Although speculative, given the likelihood that γ-8 inhibits the interaction of CNIH on GluA2 subunits, we believe that γ-8 may similarly inhibit CNIH interaction with GluA3. Previous studies, including our own, report little effect of CNIH overexpression on endogenous AMPARs. However, CNIHs clearly interact with AMPARs in heterologous cells and in neurons (Harmel et al., 2012; Shi et al., 2009; Schwenk et al., Idelalisib in vitro 2009; Kato et al., 2010a; Gill et al.,
2011, 2012). To test whether CNIHs have an important role in neurons but are expressed at saturating levels, we performed extensive analyses using genetic deletion and KD of CNIHs. Indeed, we found that deletion of CNIH-2/-3 causes a profound and selective reduction in AMPAR-eEPSC amplitude. selleck This is accompanied by faster decay of mEPSCs, faster deactivation and desensitization of glutamate-evoked currents from somatic patches, and compromised LTP induction. These results demonstrate a critical role for CNIHs in neuronal AMPAR regulation and are particularly fascinating given that the profound synaptic changes seen with the deletion of CNIH-2/-3 match those seen with the selective deletion of GluA1
(Lu et al., 2009).
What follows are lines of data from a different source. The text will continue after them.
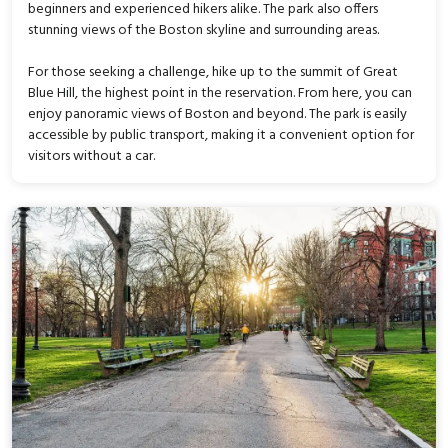
beginners and experienced hikers alike. The park also offers
stunning views of the Boston skyline and surrounding areas.
For those seeking a challenge, hike up to the summit of Great
Blue Hill, the highest point in the reservation. From here, you can
enjoy panoramic views of Boston and beyond. The park is easily
accessible by public transport, making it a convenient option for
visitors without a car.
Because neurons lacking CNIH proteins look physiologically similar to neurons lacking GluA1, we hypothesized that removal of CNIH-2/-3 might have different effects in various AMPAR KO mice and therefore used these tools to probe CNIH-2 function. Knocking down CNIH-2 in hippocampal slices from GluA2 KO mice causes a profound reduction of AMPAR-eEPSCs, whereas knocking down CNIH-2 in slices from GluA1 KO mice has no effect, either on the amplitude or kinetics of AMPAR EPSCs. These physiological results support a selective action of CNIH-2/-3
on GluA1-containing receptors. We also found that CNIH-2 and GluA1 coimmunoprecipitate with GluA2 when using wild-type hippocampal no homogenates. However, in striking contrast, when using homogenates from GluA1 KO mice, CNIH-2 does not coimmunoprecipitate with GluA2. Furthermore, GluA2A3/γ-8 receptors, the most likely composition of the receptors remaining in neurons lacking GluA1 or CNIH-2/-3, are twice as fast as GluA1A2/γ-8 receptors. Thus, the 50% reduction in mEPSC decay observed in neurons lacking GluA1 and CNIH-2/-3 can be explained by the selective loss of synaptic GluA1-containing AMPARs. Why is the action of CNIH-2/-3 confined to the GluA1 subunit? Previous studies in heterologous systems have shown that CNIH-2 has significant effects on AMPARs containing and lacking GluA1 subunits (Schwenk et al., 2009). To address this seeming contradiction, we examined the interactions between CNIH-2 and γ-8, the most prevalent TARP in the hippocampus (Rouach et al., 2005), on the kinetics of AMPARs of defined subunit composition.